KappAhl attracts bid from existing shareholder, shares surge
Jul 29, 2019
KappAhl has received a takeover offer from investment company Mellby Gard, it said on Monday, with the offer of SEK20 per share in cash, valuing the firm at SEK1.54 billion (£131 million).
The potential purchaser already has a 29.6% stake in the company and said it has no intention of increasing its offer, which is perhaps no surprise given that it represents a premium of 43% to the closing price of SEK13.99 for Kappahl shares on Friday.
The share price surged to just below the offer price on Monday morning.
Like many other retailers targeting the womenswear and family fashion sectors in Europe, KappAhl has faced its challenges in recent periods, but Mellby Gard clearly sees some value in the company and expects to be able to turn it around.
Mellby Gard CEO Johan Andersson said in a statement: “Based on our experience and history with the company, we want to create opportunities to deal with the significant challenges that face both the retail and the clothing market.”
So what happens next? KappAhl’s board has appointed an independent bid committee with board member Pia Rudengren as its chair. But due to a conflict of interest, board members Anders Bülow and Thomas Gustafsson “have not participated, and will not participate, in the board's evaluation of or decision on the offer.”
"We take our task very seriously and intend to conduct our work with integrity, accuracy and in the best interest of all shareholders. We will shortly present which financial advisors we have chosen,” Rudengren said.
The committee said it will evaluate the offer together with its advisors “and obtain a fairness opinion” with its decision on whether to recommend the bid coming “no later than two weeks before the expiry of the acceptance period for the offer.”

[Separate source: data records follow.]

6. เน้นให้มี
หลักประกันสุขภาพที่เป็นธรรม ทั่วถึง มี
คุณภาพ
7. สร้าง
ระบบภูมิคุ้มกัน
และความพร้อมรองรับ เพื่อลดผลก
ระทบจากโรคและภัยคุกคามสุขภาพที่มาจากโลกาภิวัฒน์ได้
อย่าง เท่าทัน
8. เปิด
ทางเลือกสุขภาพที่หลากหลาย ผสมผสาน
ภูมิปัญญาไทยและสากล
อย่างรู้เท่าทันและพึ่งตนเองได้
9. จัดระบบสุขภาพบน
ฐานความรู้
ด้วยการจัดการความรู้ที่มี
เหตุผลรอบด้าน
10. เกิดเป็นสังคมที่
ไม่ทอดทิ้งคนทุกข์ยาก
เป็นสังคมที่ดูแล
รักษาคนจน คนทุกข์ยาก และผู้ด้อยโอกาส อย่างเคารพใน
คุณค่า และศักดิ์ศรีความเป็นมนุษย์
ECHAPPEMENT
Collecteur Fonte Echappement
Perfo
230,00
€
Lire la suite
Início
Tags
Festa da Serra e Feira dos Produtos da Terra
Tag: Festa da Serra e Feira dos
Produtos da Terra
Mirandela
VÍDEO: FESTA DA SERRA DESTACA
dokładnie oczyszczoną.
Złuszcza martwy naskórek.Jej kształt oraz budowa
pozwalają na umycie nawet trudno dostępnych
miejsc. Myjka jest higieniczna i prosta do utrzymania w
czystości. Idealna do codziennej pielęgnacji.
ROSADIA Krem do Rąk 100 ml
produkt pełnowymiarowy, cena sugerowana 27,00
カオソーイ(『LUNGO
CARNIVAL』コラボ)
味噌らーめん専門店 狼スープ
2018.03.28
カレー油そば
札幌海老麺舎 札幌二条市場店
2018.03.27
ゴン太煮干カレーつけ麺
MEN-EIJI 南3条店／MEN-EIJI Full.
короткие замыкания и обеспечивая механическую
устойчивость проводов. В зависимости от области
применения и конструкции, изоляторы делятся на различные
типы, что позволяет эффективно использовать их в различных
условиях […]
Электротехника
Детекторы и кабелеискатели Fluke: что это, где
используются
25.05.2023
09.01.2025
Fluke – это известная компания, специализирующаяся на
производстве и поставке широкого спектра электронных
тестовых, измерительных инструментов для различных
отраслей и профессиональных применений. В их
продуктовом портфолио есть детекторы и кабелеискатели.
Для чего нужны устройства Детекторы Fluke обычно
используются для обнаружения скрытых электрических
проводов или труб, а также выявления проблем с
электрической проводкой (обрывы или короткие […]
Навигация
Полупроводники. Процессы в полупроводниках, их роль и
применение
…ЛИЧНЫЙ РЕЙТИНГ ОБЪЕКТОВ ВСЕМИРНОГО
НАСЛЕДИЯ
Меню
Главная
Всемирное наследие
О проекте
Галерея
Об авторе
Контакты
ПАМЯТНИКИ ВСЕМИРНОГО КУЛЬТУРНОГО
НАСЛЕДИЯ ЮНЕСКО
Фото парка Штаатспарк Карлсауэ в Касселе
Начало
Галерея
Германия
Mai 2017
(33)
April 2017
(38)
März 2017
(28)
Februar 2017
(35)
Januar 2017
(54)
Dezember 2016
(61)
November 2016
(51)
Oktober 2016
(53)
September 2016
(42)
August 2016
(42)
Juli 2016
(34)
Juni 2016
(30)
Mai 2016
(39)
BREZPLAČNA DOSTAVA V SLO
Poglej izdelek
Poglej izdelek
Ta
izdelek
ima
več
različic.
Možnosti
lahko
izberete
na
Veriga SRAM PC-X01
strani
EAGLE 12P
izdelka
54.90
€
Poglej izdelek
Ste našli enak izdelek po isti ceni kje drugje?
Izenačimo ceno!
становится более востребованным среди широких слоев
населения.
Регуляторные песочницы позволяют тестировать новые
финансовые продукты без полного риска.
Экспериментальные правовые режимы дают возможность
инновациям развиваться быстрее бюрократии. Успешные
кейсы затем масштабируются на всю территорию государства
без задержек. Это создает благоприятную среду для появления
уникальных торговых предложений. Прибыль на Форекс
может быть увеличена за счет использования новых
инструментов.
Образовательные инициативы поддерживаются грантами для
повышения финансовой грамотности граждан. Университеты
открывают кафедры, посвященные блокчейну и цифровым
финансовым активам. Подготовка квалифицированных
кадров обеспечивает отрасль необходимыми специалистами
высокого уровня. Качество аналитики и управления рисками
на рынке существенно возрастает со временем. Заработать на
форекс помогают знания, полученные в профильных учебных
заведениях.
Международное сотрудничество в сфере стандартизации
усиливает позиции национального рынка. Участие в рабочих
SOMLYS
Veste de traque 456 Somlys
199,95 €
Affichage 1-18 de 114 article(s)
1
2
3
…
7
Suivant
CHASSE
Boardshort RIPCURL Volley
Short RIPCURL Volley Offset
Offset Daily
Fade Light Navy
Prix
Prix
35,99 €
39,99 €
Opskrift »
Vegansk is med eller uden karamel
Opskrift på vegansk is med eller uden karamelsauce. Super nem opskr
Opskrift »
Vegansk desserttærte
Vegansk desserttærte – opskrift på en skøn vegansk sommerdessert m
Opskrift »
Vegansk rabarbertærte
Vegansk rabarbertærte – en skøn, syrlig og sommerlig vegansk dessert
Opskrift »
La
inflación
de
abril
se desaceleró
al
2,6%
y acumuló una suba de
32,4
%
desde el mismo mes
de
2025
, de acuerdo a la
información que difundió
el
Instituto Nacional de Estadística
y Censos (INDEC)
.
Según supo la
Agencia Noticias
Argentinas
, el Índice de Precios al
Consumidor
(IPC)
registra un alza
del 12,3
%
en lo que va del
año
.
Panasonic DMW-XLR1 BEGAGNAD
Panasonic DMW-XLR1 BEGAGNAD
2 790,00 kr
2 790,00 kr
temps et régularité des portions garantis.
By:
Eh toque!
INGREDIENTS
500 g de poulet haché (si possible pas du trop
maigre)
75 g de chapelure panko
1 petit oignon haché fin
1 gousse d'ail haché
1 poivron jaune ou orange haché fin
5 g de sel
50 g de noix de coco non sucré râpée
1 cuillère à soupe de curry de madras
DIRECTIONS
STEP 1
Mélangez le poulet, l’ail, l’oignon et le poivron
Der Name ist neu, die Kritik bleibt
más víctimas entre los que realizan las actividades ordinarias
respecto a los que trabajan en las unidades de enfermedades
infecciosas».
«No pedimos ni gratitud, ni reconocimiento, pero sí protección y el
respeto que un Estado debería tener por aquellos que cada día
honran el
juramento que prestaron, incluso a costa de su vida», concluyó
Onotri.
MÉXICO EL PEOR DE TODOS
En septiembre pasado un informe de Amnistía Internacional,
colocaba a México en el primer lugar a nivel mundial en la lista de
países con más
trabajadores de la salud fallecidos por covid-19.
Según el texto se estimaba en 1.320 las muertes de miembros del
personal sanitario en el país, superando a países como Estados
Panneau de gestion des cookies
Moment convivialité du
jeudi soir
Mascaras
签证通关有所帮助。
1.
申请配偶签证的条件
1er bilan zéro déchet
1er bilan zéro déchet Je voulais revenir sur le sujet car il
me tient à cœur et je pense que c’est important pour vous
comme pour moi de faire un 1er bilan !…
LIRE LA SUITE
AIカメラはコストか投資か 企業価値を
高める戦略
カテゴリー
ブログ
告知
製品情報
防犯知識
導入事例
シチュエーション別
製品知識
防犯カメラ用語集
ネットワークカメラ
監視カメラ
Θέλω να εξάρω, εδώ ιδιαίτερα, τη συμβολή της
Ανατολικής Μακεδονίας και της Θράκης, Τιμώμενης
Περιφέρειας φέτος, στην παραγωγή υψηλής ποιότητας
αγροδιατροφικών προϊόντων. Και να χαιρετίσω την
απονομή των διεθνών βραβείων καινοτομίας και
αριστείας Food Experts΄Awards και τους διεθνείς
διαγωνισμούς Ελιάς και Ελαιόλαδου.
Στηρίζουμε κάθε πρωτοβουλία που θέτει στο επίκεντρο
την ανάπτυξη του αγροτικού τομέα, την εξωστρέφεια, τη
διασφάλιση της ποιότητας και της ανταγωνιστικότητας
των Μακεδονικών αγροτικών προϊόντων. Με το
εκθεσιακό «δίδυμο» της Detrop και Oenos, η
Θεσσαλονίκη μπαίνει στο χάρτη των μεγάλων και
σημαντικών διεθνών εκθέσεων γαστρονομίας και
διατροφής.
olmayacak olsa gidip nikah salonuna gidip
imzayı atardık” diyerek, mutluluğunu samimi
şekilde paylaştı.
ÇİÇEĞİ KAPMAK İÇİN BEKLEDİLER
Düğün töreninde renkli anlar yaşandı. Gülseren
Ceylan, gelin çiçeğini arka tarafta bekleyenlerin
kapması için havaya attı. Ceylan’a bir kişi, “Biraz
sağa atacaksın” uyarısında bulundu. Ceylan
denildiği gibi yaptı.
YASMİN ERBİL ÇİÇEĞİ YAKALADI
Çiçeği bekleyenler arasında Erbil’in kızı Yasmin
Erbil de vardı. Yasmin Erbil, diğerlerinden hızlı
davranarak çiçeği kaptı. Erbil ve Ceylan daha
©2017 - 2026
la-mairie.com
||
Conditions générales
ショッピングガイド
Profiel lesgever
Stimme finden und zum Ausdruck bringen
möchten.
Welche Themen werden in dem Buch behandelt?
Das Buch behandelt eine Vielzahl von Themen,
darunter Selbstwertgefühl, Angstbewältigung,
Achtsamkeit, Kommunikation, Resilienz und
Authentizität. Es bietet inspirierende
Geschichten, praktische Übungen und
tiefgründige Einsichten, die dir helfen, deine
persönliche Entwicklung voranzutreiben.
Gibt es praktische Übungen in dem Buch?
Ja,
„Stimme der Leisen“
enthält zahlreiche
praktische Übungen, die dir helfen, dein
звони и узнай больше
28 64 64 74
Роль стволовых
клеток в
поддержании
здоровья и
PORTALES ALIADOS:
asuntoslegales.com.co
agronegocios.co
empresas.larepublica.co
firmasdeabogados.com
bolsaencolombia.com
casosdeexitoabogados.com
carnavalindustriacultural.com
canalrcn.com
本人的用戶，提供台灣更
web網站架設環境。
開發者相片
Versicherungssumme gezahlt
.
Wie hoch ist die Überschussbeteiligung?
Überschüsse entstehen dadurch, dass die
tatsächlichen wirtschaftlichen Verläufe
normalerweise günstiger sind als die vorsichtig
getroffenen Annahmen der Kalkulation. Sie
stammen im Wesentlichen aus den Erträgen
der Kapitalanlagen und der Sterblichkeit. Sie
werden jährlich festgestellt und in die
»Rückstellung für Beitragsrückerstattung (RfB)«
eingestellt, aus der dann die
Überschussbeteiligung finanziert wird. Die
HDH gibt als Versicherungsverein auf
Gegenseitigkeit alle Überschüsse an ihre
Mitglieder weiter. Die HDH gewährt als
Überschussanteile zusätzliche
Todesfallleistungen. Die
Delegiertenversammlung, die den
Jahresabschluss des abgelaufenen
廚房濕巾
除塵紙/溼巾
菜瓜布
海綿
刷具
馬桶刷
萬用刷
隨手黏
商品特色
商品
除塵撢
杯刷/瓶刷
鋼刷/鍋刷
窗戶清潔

KappAhl, which was founded in 1953, is a major name in the Nordic region and also operates in Poland and the UK with 380 KappAhl and Newbie stores. It also sells online and its e-commerce sales have been rising fast, although they still only represent a relatively small percentage of total sales.
Last month the company reported a challenging Q3 and said that its womenswear offer hadn’t been attractive enough with its sales falling during the quarter. Like-for-like sales and the gross margin also dropped and still-new CEO Elisabeth Peregi has a major task on her hands in returning the business to full health.